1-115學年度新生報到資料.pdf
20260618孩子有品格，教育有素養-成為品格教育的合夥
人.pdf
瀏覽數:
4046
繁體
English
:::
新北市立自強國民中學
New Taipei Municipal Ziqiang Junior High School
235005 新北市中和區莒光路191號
---
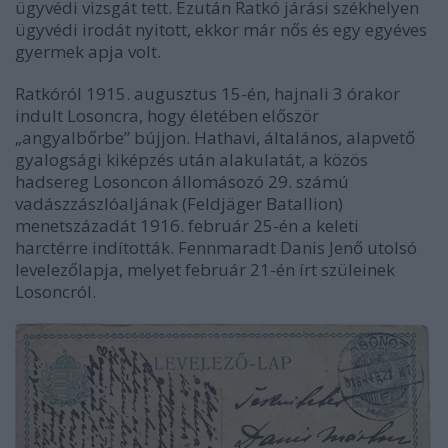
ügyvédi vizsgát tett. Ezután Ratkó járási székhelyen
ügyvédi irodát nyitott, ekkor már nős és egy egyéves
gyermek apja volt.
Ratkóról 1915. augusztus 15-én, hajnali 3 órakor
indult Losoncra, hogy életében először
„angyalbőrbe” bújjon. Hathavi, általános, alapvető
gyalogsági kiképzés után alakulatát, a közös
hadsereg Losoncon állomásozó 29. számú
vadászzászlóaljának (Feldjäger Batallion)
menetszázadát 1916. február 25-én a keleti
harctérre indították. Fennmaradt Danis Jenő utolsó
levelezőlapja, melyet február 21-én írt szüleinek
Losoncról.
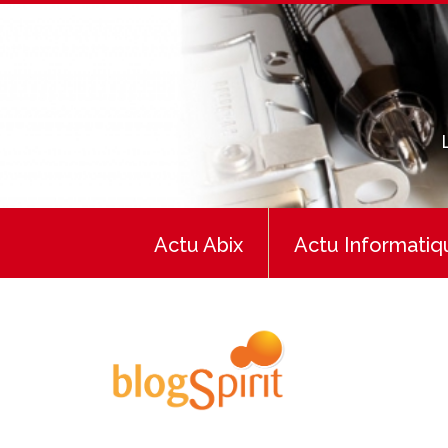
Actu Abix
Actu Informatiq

▸ BRIEF
Return each line of the records above in which the word "ügyvédi" occurs.

▸ EXERCISE RESPONSE
ügyvédi vizsgát tett. Ezután Ratkó járási székhelyen
ügyvédi irodát nyitott, ekkor már nős és egy egyéves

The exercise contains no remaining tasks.